On March 17 2021, the Court of Justice of the European Union (CJEU) delivered its judgment on the Allianzgi-Fonds Aevn case (C-545/19), where it concluded that the withholding tax (WHT) applicable in Portugal to dividends paid to non-resident undertakings for collective investment in transferable securities (UCITS) is incompatible to EU law, namely the free movement of capital.
The case was referred to the CJEU because the level of tax on dividends paid to UCITS is different according to whether the UCITS is a resident or a non-resident. Whereas dividends distributed to resident UCITS enjoy a full exemption from dividends received, dividends paid to foreign UCITS are subject to a 25% final WHT rate. Therefore, dividends received by a local UCITS only get taxed when they form part of a dividend distribution to the fund investors.
One of the strongest or, at least, most conspicuous arguments put forward by the Portuguese government, and backed by the Advocate General, to justify the restriction was that Portuguese UCITS, unlike foreign ones, were taxed quarterly on their overall net assets, including dividends that have not yet been distributed, by means of a stamp duty.
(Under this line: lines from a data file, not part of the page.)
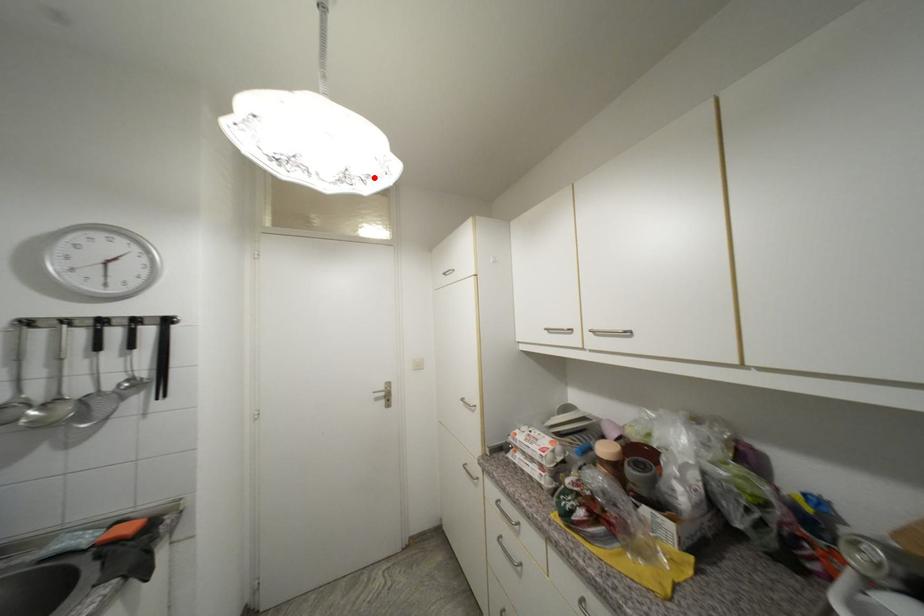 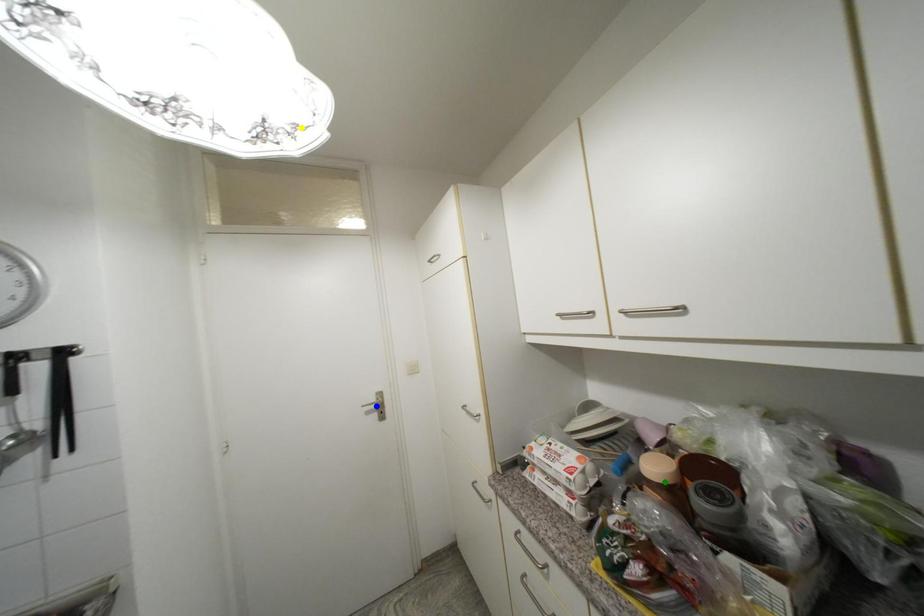 Question: I am providing you with two images of the same scene from different viewpoints. A red point is marked on the first image. You are given multiple points on the second image. Which point in image 2 represents the same 3d spot as the red point in image 1?

Choices:
 (A) blue point
 (B) yellow point
 (C) green point

Answer: (B) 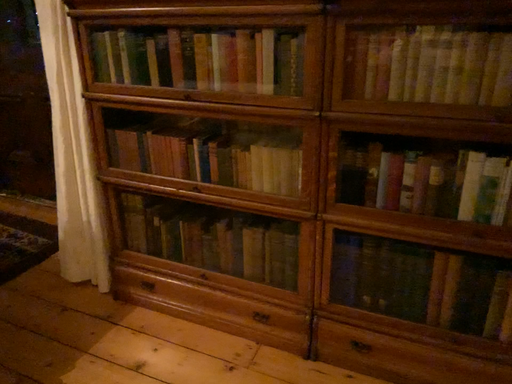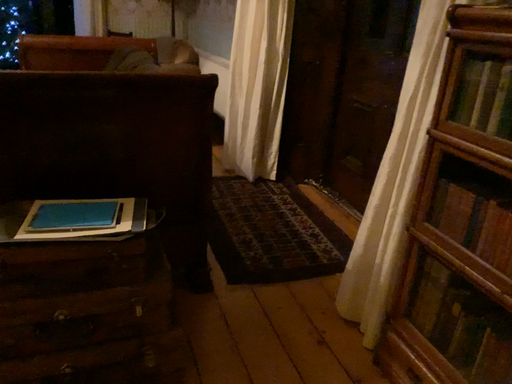 Question: Which way did the camera rotate in the video?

Furthermore, dividends received by a non-resident UCITS are exempt from WHT in Portugal, but only if they are taxed in the State of residence at a rate greater than 60% of the corporation tax rate applicable in Portugal. That was not the case of Allianzgi-Fonds Aevn (a German UCITS), since Germany – unlike Portugal – deems a UCITS to be a flow-through entity, that ipso iure passes all income received on to its investors, who are then subject to tax.
In accordance with settled case-law, the CJEU reiterated that the restrictions on the movement of capital are prohibited by Article 63.º Treaty on the Functioning of the European Union if they are likely to discourage non-residents from investing in another member state or residents from investing in other member states. The CJEU then decided that the Portuguese tax framework leads to a discriminatory tax treatment on the distribution of dividends to non-resident UCITS, because a WHT is levied on the dividends and the corresponding WHT exemption cannot be applied.
The reasoning of the CJEU diverged with the view upheld by the Advocate General, in that it sustained that the stamp duty levied on net assets is not comparable to an income tax for the purpose of assessing the existence of a restriction on the free movement of capital. The CJEU stated that the situation of a Portuguese UCITS benefiting from a distribution of dividends is objectively comparable to that of a non-resident UCITS, insofar as, in both cases, the profits realised may, in principle, be subject to economic double taxation or to a series of charges to tax.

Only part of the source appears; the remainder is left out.